Green shoots emerge in withered gold mining sector

VANCOUVER, (Reuters) – The global gold mining industry is showing signs of life as merger activity picks up and industry veterans set up new companies and hunt for projects, taking advantage of weak prices to lay the groundwork for a rebound.

Almost four years after the price of gold began tumbling, cash-starved and debt-ridden miners are selling, merging or closing shop, pushing the value of completed gold mining mergers and acquisitions in the first five months of this year to $3 billion, twice what it was in the same period in 2014, according to Thomson Reuters GFMS, a metals research consultancy.

At the same time, with stock markets near record highs, some fund managers are examining the sector. In the first quarter, Paris-based asset manager Carmignac Gestion bought 11.65 million shares of Goldcorp, the highest valued gold mining company, making it the Vancouver-based miner’s eighth biggest shareholder, Thomson Reuters data show. Carmignac declined to be interviewed for this article.

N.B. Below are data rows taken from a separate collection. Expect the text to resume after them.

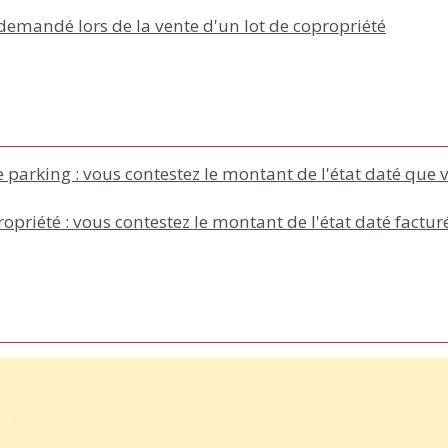
 demandé lors de la vente d'un lot de copropriété
parking : vous contestez le montant de l'état daté que v
riété : vous contestez le montant de l'état daté facturé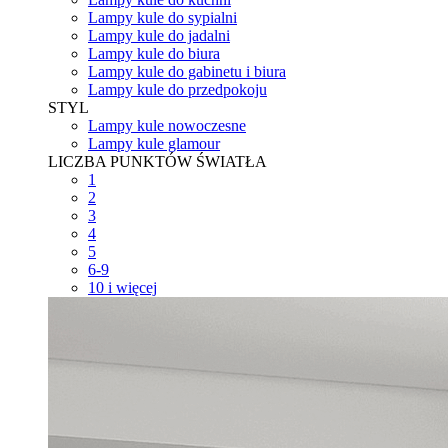
Lampy kule do sypialni
Lampy kule do jadalni
Lampy kule do biura
Lampy kule do gabinetu i biura
Lampy kule do przedpokoju
STYL
Lampy kule nowoczesne
Lampy kule glamour
LICZBA PUNKTÓW ŚWIATŁA
1
2
3
4
5
6-9
10 i więcej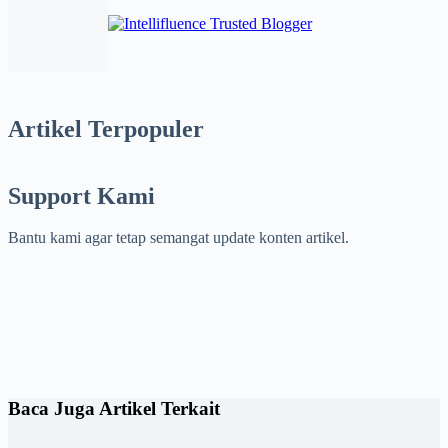
Artikel Terpopuler
Support Kami
Bantu kami agar tetap semangat update konten artikel.
Baca Juga Artikel Terkait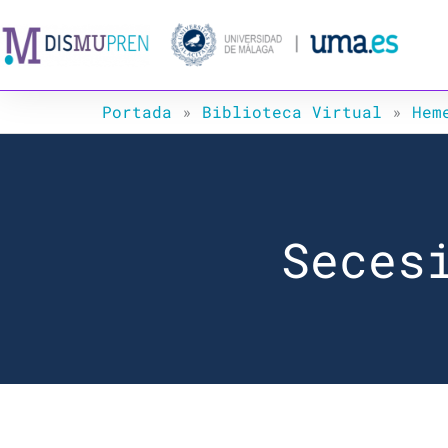
Ir
al
contenido
Portada
»
Biblioteca Virtual
»
Hem
Seces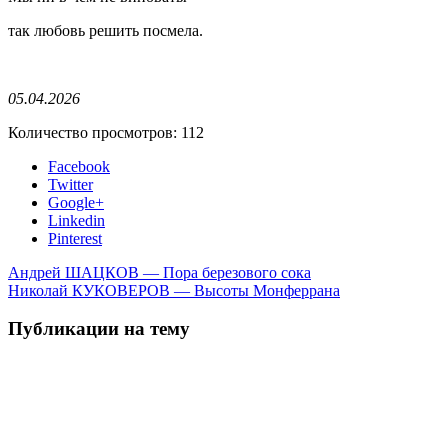
так любовь решить посмела.
05.04.2026
Количество просмотров:
112
Facebook
Twitter
Google+
Linkedin
Pinterest
Андрей ШАЦКОВ — Пора березового сока
Николай КУКОВЕРОВ — Высоты Монферрана
Публикации на тему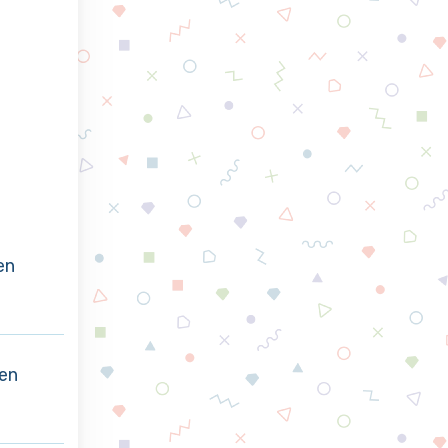
en
en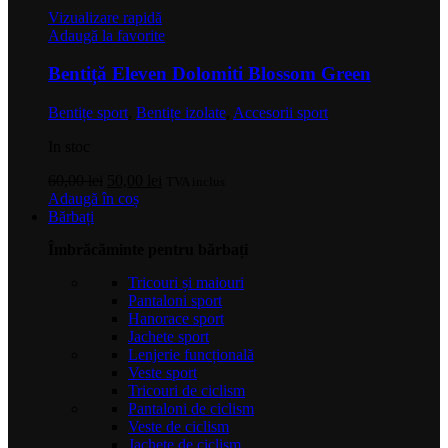
Vizualizare rapidă
Adaugă la favorite
Bentiță Eleven Dolomiti Blossom Green
Bentițe sport
,
Bentițe izolate
,
Accesorii sport
In stoc
Prețul
Prețul
60,00
lei
50,00
lei
TVA inclus
inițial
curent
Adaugă în coș
a
este:
Bărbați
fost:
50,00 lei.
Îmbrăcăminte pentru bărbați
60,00 lei.
Tricouri și maiouri
Pantaloni sport
Hanorace sport
Jachete sport
Lenjerie funcțională
Veste sport
Tricouri de ciclism
Pantaloni de ciclism
Veste de ciclism
Jachete de ciclism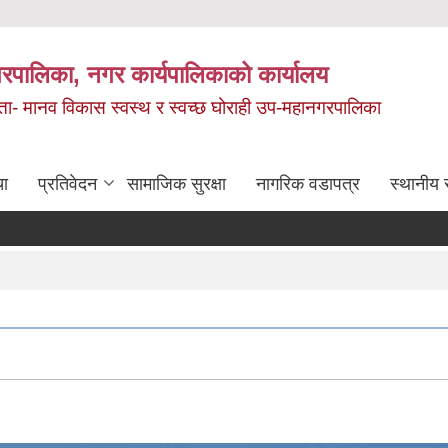
रपालिका, नगर कार्यपालिकाको कार्यालय
मता- मानव विकास स्वस्थ र स्वच्छ घोराही उप-महानगरपालिका
चा
प्रतिवेदन
सामाजिक सुरक्षा
नागरिक वडापत्र
स्थानीय 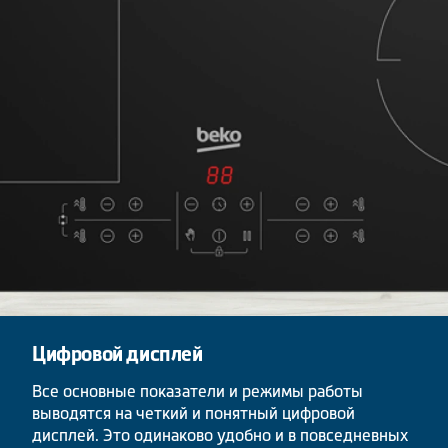
Цифровой дисплей
Все основные показатели и режимы работы
выводятся на четкий и понятный цифровой
дисплей. Это одинаково удобно и в повседневных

“The perception that mining equities show good value is starting to spread,” said Hedley Widdup, a fund manager at Melbourne-based Lion Selection Group, which invests in small mining companies and explorers.

“Since the start of this year, there has definitely been a change in sentiment,” he said, though it “is far from pervasive.”

To be sure, no one is expecting an overnight resurgence and signs of pain are still widely visible – in bankruptcy filings, job cuts and an industry preoccupation with reducing costs.

And though the gold price is not forecast to recover this year, a rebound could start next year, albeit slowly. GFMS is forecasting an average price of $1,170 an ounce this year, below the current $1,185. Its 2016 forecast is $1,250.

“We felt that finally it looked as though you might be able to pick up projects,” said Marc Prefontaine, Chief Executive of Canadian gold miner Orla Mining, which started operations this month. He said he didn’t know when the gold market would rebound, “but we just felt it was not going any lower.”

Prefontaine, who was CEO of Grayd Resources before it was sold to Agnico-Eagle Mines in 2011 for $275 million, says conditions are good for a full-time return to the industry.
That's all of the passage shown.